Recently, Lee Torrens of Microstock Diaries asked several well-known photographers, agents and industry analysts: “What do you think about photographers selling the same stock photos at different prices?”
Respondents included:
- Yuri Arcurs, world’s top selling microstocker
- Ellen Boughn, content director, Dreamstime
- Serban Enache, founder and CEO, Dreamstime
- Shannon Fagan, New York photographer and president of the Stock Artists Alliance
- Don Farrall, photographer
- Chris Ferrone, owner and editor, About the Image
- John Griffin, CEO, Cutcaster
- Dan Heller, photographer, author and industry blogger
- Paul H. Henning, founder & CEO, Stock Answers
- Jack Hollingsworth, photographer
- Daryl Lang, news editor, Photo District News
- Paul Melcher, CKO of Zymmetrical and stock-photo industry bohemian
- John Oringer, founder and CEO, Shutterstock
- Steve Pigeon, president, Masterfile
- Andres Rodriguez, super microstocker
- Kelly Thompson, COO, iStockphoto
- Oleg Tscheltzoff, co-founder and CEO, Fotolia
- James West, co-founder and CEO, Alamy
- Jim Pickerell, Selling Stock
My response follows, but others’ comments on Microstock Diaries are well worth reading. You may find many of the positions surprising.

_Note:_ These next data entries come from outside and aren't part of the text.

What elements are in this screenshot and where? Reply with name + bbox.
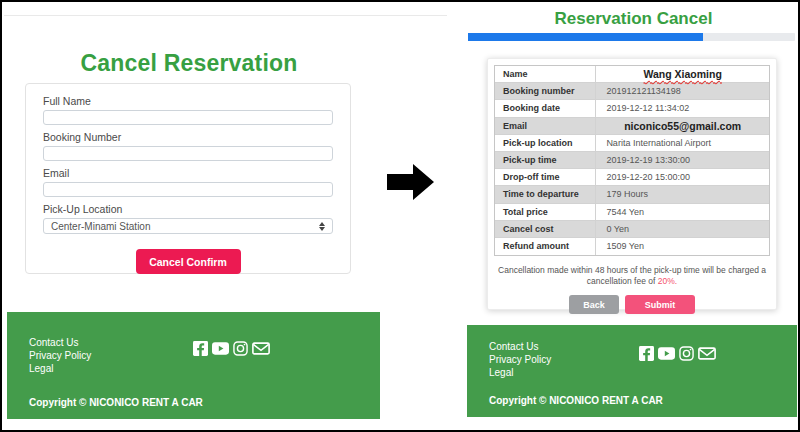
- cancel-reservation-page: Cancel Reservation Full Name Booking Num…: [4, 2, 447, 430]
- reservation-summary-card: Name Wang Xiaoming Booking number 201912…: [487, 58, 777, 310]
- booking-number-label: Booking Number: [43, 131, 333, 143]
- table-row: Name Wang Xiaoming: [495, 66, 769, 83]
- email-value: niconico55@gmail.com: [596, 118, 769, 134]
- progress-bar: [468, 33, 795, 41]
- screenshot-canvas: Cancel Reservation Full Name Booking Num…: [0, 0, 800, 432]
- table-row: Booking number 201912121134198: [495, 83, 769, 100]
- reservation-table: Name Wang Xiaoming Booking number 201912…: [494, 65, 770, 256]
- social-icons: [193, 341, 270, 356]
- arrow-right-icon: [387, 163, 435, 201]
- pickup-location-selected-value: Center-Minami Station: [51, 221, 150, 232]
- page-title: Cancel Reservation: [4, 50, 374, 77]
- page-title: Reservation Cancel: [470, 9, 797, 29]
- contact-us-link[interactable]: Contact Us: [29, 337, 91, 348]
- youtube-icon[interactable]: [658, 347, 675, 360]
- cancellation-policy-note: Cancellation made within 48 hours of the…: [494, 265, 770, 286]
- cancel-form-card: Full Name Booking Number Email Pick-Up L…: [25, 83, 351, 274]
- table-row: Pick-up location Narita International Ai…: [495, 135, 769, 152]
- table-row: Booking date 2019-12-12 11:34:02: [495, 100, 769, 117]
- footer-links: Contact Us Privacy Policy Legal: [489, 341, 551, 378]
- submit-button[interactable]: Submit: [625, 295, 695, 314]
- back-button[interactable]: Back: [569, 295, 619, 314]
- reservation-cancel-page: Reservation Cancel Name Wang Xiaoming Bo…: [460, 2, 800, 430]
- privacy-policy-link[interactable]: Privacy Policy: [489, 354, 551, 365]
- pickup-location-label: Pick-Up Location: [43, 203, 333, 215]
- email-icon[interactable]: [698, 347, 716, 360]
- facebook-icon[interactable]: [639, 346, 654, 361]
- name-value: Wang Xiaoming: [596, 66, 769, 82]
- table-row: Email niconico55@gmail.com: [495, 118, 769, 135]
- copyright-text: Copyright © NICONICO RENT A CAR: [489, 395, 663, 406]
- footer: Contact Us Privacy Policy Legal Copyrigh…: [467, 325, 797, 417]
- table-row: Refund amount 1509 Yen: [495, 238, 769, 255]
- table-row: Time to departure 179 Hours: [495, 186, 769, 203]
- cancellation-fee-percent: 20%.: [658, 276, 677, 286]
- table-row: Cancel cost 0 Yen: [495, 221, 769, 238]
- select-spinner-icon: [319, 222, 325, 231]
- privacy-policy-link[interactable]: Privacy Policy: [29, 350, 91, 361]
- facebook-icon[interactable]: [193, 341, 208, 356]
- youtube-icon[interactable]: [212, 342, 229, 355]
- table-row: Total price 7544 Yen: [495, 204, 769, 221]
- footer-links: Contact Us Privacy Policy Legal: [29, 337, 91, 374]
- navbar-divider: [4, 15, 447, 16]
- legal-link[interactable]: Legal: [489, 367, 551, 378]
- email-label: Email: [43, 167, 333, 179]
- cancel-confirm-button[interactable]: Cancel Confirm: [136, 249, 241, 274]
- legal-link[interactable]: Legal: [29, 363, 91, 374]
- action-buttons: Back Submit: [494, 295, 770, 314]
- email-input[interactable]: [43, 182, 333, 197]
- instagram-icon[interactable]: [679, 346, 694, 361]
- footer: Contact Us Privacy Policy Legal Copyrigh…: [7, 312, 380, 419]
- copyright-text: Copyright © NICONICO RENT A CAR: [29, 397, 203, 408]
- pickup-location-select[interactable]: Center-Minami Station: [43, 218, 333, 234]
- instagram-icon[interactable]: [233, 341, 248, 356]
- email-icon[interactable]: [252, 342, 270, 355]
- progress-fill: [468, 33, 703, 41]
- contact-us-link[interactable]: Contact Us: [489, 341, 551, 352]
- social-icons: [639, 346, 716, 361]
- table-row: Drop-off time 2019-12-20 15:00:00: [495, 169, 769, 186]
- booking-number-input[interactable]: [43, 146, 333, 161]
- full-name-input[interactable]: [43, 110, 333, 125]
- table-row: Pick-up time 2019-12-19 13:30:00: [495, 152, 769, 169]
- full-name-label: Full Name: [43, 95, 333, 107]
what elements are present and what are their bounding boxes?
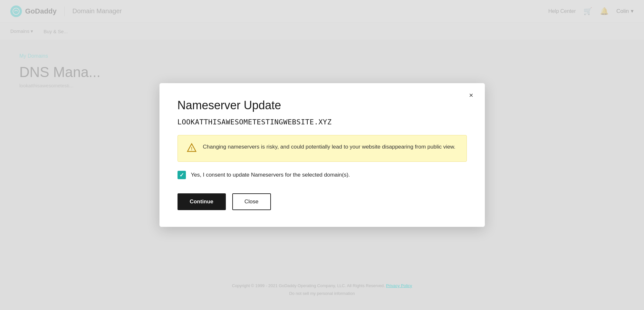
modal-title: Nameserver Update bbox=[178, 99, 467, 112]
consent-row: ✓ Yes, I consent to update Nameservers f… bbox=[178, 171, 467, 179]
consent-checkbox[interactable]: ✓ bbox=[178, 171, 186, 179]
warning-box: ! Changing nameservers is risky, and cou… bbox=[178, 135, 467, 162]
modal-domain: LOOKATTHISAWESOMETESTINGWEBSITE.XYZ bbox=[178, 118, 467, 126]
svg-text:!: ! bbox=[191, 146, 192, 151]
warning-icon: ! bbox=[187, 143, 197, 154]
modal-dialog: × Nameserver Update LOOKATTHISAWESOMETES… bbox=[159, 83, 485, 227]
close-button[interactable]: Close bbox=[232, 193, 271, 210]
warning-text: Changing nameservers is risky, and could… bbox=[203, 142, 456, 151]
consent-label: Yes, I consent to update Nameservers for… bbox=[191, 172, 350, 178]
button-row: Continue Close bbox=[178, 193, 467, 210]
continue-button[interactable]: Continue bbox=[178, 193, 226, 210]
checkmark-icon: ✓ bbox=[179, 172, 184, 179]
modal-close-x-button[interactable]: × bbox=[466, 90, 477, 101]
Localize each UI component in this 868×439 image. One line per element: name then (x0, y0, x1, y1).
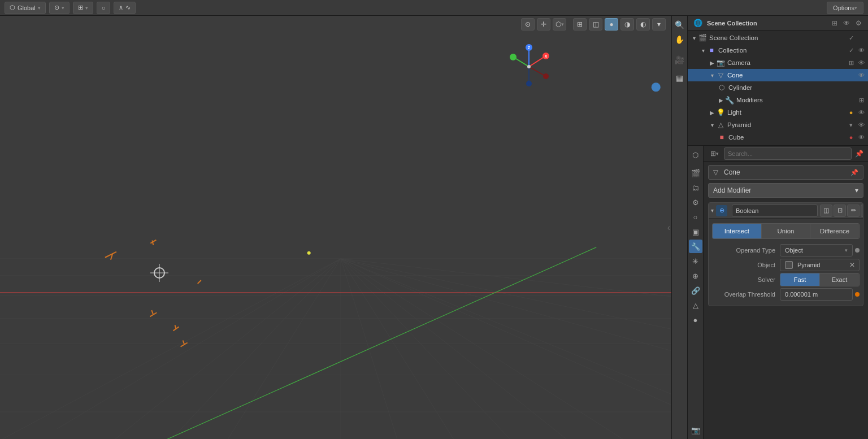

I have always been a strong advocate of selling the same images at multiple price points.
This is the way rights-managed licensing has always worked. Under the royalty-free model, the same image also sells at various price points (based on file size delivered), but royalty-free prices do not vary as much as rights-managed.
Given the high volume of images on all microstock sites and the variations in search-return order, there is no guarantee an image that comes up among the first on one site will even be seen on the next. This is due to editing and the design of the search-engine algorithm for delivering images.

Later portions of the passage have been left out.